According to a recent report in the New York Times, Mariah Carey was paid $1 million in 2009 to sing just four songs for Gaddafi's son Seif. One year later Usher and Beyonce received an equally large sum to sing at a New Year's party thrown by the family.
The Qaddafi’s have ransacked the Libyan treasury, making off with billions of dollars in oil money, while imposing a crackdown against any Libyan who speaks out against their corruption and brutality. Former music industry executive Howie Klein put it best: “For very, very wealthy American and British pop stars to take part in this kind of thing makes me want to puke."
If Beyonce, Mariah Carey and Usher have any sense of justice or decency, they should reject the Qaddafi payment and put the dirty money to work in service of a greater good.
There is no question: accepting stolen money from murderous dictators is morally repugnant. Keeping it after the Qaddafi’s engage in the slaughter of democracy protestors is downright unconscionable.
Retweet this Twitter petition to pressure Beyonce, Maria Carey and Usher to put their ill-gotten gains in service of a greater cause: to help relieve the suffering of the people of Libya.
A number of organizations are working to protect democracy movements across the Middle East.
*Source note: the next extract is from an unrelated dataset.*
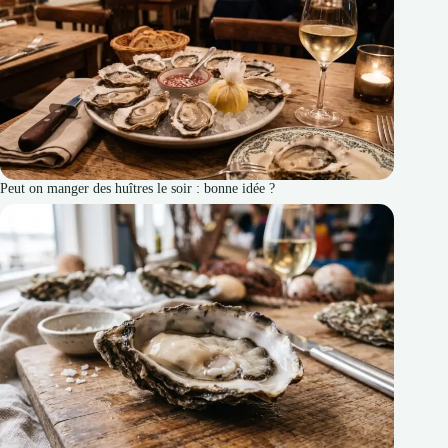
Peut on manger des huîtres le soir : bonne idée ?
They could help save hundreds of lives with the sort of money that’s now sitting in the bank accounts of these three celebrities. (I have listed a few possible recipients below).
To salvage their reputations and make good on a horrible mistake, Beyonce, Maria Carey and Usher should do the same and donate Qaddafi's dirty cash to these well deserving institutions or others.
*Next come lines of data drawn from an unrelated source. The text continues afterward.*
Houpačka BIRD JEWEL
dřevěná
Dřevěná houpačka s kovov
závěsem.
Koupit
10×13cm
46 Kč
- AccessNow.org: A leader in the new global movement for Digital Freedom.
- Reporters Without Borders: Protecting the freedom to be informed and inform others throughout the world.
- FreedomBox Foundation: Creating a distributed global network to protect free speech.
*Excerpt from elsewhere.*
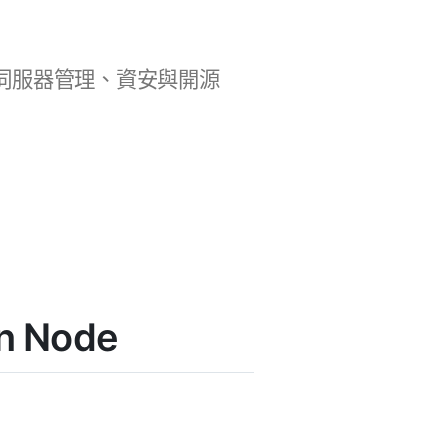
b 開發、伺服器管理、資安與開源
n Node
- Global Voices Advocacy: Seeking to build a global anti-censorship network of bloggers and online activists.
- Committee to Protect Journalists: Promoting free speech freedoms worldwide.
- Human Rights Watch: Dedicated to defending and protecting human rights worldwide.
UPDATE 1: Earlier on Monday, pop singer Nelly Furtado Tweeted that she would be contributing to charity the $1 million she received from the Qaddafi family for a private performance in Italy in 2007. What say you, Beyonce, Mariah and Usher?
UPDATE 2: Later on Monday, Atlantic Wire and Rolling Stone quoted R.E.M. agent Buck Williams urging the singers to give Qaddafi's payment to charity.
Arcade Fire agent David T. Viecelli adds, "Hopefully donate it to a charity that somehow assists some of the people who have suffered at the hands of that regime."
Denis Afra, the agent for Metallica, Billy Joel, and Rod Stewart, gave a bleak view of musicians who get paid for these types of private performances: "I don't think most artists go into [performing at a party like this] with that kind of in-depth focus, [of] how each country is governed and what goes on inside each country," he says. "Not every artist is a humanitarian. In more cases than not, for people, greed rules."
UPDATE 3 -- Beyonce Donates: Beyonce's publcisit told Associated Press on Wednesday that the singer gave her entire Qaddafi earnings to help support relief efforts in Haiti. According to the report Beyoncé was paid as much as $2m to perform her set, footage of which can be seen on YouTube. I have yet to find evidence to confirm this donation. Stay tuned.
UPDATE 4 -- Mariah to Donate: Mariah Carey just admitted she felt "horrible and embarrassed" about being paid $1 million to sing for the Qaddafis, She announced plans to donate the proceeds from a new song "Save the Day" to human rights causes and may even set up her own charitable foundation.
"Ultimately we as artists are to be held accountable," she said in a statement. Going forward, this is a lesson for all artists to learn from. We need to be more aware and take more responsibility regardless of who books our shows."
UPDATE 5 -- Usher to Donate: Usher announced on Friday that he would give away the money he received for his performance for Qaddafi's son in 2009. "I am sincerely troubled to learn about the circumstances surrounding the Nikki Beach St. Barts event that took place on New Year's Eve 2009," he said in a statement. "I will be donating all of my personal proceeds from that event to various human rights organizations."